[Start of section]
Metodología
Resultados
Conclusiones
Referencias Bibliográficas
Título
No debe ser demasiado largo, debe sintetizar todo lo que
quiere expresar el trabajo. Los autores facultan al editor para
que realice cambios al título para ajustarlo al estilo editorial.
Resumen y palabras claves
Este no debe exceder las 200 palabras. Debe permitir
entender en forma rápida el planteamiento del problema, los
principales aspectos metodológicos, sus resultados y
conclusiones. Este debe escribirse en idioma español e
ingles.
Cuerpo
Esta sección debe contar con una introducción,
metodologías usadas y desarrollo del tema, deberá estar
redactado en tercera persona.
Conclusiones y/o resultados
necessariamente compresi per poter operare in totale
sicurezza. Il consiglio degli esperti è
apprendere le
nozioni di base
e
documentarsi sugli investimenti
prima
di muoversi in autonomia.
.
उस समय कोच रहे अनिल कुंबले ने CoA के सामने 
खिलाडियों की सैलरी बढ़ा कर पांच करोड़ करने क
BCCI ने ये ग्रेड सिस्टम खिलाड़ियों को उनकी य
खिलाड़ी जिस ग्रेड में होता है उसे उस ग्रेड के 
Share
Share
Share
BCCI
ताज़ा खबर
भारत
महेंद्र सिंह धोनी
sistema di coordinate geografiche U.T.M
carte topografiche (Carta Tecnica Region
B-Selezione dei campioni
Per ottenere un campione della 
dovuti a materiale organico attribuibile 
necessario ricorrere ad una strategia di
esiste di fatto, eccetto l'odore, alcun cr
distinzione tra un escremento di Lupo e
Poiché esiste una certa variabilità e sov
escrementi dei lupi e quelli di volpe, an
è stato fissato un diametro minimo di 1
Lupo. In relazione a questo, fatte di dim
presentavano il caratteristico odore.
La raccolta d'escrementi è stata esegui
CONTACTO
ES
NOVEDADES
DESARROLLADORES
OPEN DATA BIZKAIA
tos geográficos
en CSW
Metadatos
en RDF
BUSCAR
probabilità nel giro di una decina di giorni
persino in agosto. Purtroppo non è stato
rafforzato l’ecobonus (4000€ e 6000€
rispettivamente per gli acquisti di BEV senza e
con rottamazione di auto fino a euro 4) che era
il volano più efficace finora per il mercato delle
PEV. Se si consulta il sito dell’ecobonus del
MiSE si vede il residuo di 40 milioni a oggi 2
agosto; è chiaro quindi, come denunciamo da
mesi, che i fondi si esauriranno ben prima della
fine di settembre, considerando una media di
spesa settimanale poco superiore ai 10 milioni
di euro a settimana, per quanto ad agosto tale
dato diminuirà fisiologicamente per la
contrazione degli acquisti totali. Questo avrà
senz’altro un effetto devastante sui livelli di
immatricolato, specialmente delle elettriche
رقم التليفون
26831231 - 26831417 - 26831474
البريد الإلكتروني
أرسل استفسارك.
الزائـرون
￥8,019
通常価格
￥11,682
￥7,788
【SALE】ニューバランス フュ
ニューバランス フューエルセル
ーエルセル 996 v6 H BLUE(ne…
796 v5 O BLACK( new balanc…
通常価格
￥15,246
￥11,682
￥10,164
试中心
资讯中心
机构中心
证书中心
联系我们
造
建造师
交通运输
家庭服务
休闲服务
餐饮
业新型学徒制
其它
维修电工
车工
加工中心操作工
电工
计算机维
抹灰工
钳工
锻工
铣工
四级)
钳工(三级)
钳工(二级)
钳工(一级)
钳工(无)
[End of section]
> **TASK PROMPT**
The full listing is to be restated word for word.

> **TASK SOLUTION**
Metodología
Resultados
Conclusiones
Referencias Bibliográficas
Título
No debe ser demasiado largo, debe sintetizar todo lo que
quiere expresar el trabajo. Los autores facultan al editor para
que realice cambios al título para ajustarlo al estilo editorial.
Resumen y palabras claves
Este no debe exceder las 200 palabras. Debe permitir
entender en forma rápida el planteamiento del problema, los
principales aspectos metodológicos, sus resultados y
conclusiones. Este debe escribirse en idioma español e
ingles.
Cuerpo
Esta sección debe contar con una introducción,
metodologías usadas y desarrollo del tema, deberá estar
redactado en tercera persona.
Conclusiones y/o resultados
necessariamente compresi per poter operare in totale
sicurezza. Il consiglio degli esperti è
apprendere le
nozioni di base
e
documentarsi sugli investimenti
prima
di muoversi in autonomia.
.
उस समय कोच रहे अनिल कुंबले ने CoA के सामने 
खिलाडियों की सैलरी बढ़ा कर पांच करोड़ करने क
BCCI ने ये ग्रेड सिस्टम खिलाड़ियों को उनकी य
खिलाड़ी जिस ग्रेड में होता है उसे उस ग्रेड के 
Share
Share
Share
BCCI
ताज़ा खबर
भारत
महेंद्र सिंह धोनी
sistema di coordinate geografiche U.T.M
carte topografiche (Carta Tecnica Region
B-Selezione dei campioni
Per ottenere un campione della 
dovuti a materiale organico attribuibile 
necessario ricorrere ad una strategia di
esiste di fatto, eccetto l'odore, alcun cr
distinzione tra un escremento di Lupo e
Poiché esiste una certa variabilità e sov
escrementi dei lupi e quelli di volpe, an
è stato fissato un diametro minimo di 1
Lupo. In relazione a questo, fatte di dim
presentavano il caratteristico odore.
La raccolta d'escrementi è stata esegui
CONTACTO
ES
NOVEDADES
DESARROLLADORES
OPEN DATA BIZKAIA
tos geográficos
en CSW
Metadatos
en RDF
BUSCAR
probabilità nel giro di una decina di giorni
persino in agosto. Purtroppo non è stato
rafforzato l’ecobonus (4000€ e 6000€
rispettivamente per gli acquisti di BEV senza e
con rottamazione di auto fino a euro 4) che era
il volano più efficace finora per il mercato delle
PEV. Se si consulta il sito dell’ecobonus del
MiSE si vede il residuo di 40 milioni a oggi 2
agosto; è chiaro quindi, come denunciamo da
mesi, che i fondi si esauriranno ben prima della
fine di settembre, considerando una media di
spesa settimanale poco superiore ai 10 milioni
di euro a settimana, per quanto ad agosto tale
dato diminuirà fisiologicamente per la
contrazione degli acquisti totali. Questo avrà
senz’altro un effetto devastante sui livelli di
immatricolato, specialmente delle elettriche
رقم التليفون
26831231 - 26831417 - 26831474
البريد الإلكتروني
أرسل استفسارك.
الزائـرون
￥8,019
通常価格
￥11,682
￥7,788
【SALE】ニューバランス フュ
ニューバランス フューエルセル
ーエルセル 996 v6 H BLUE(ne…
796 v5 O BLACK( new balanc…
通常価格
￥15,246
￥11,682
￥10,164
试中心
资讯中心
机构中心
证书中心
联系我们
造
建造师
交通运输
家庭服务
休闲服务
餐饮
业新型学徒制
其它
维修电工
车工
加工中心操作工
电工
计算机维
抹灰工
钳工
锻工
铣工
四级)
钳工(三级)
钳工(二级)
钳工(一级)
钳工(无)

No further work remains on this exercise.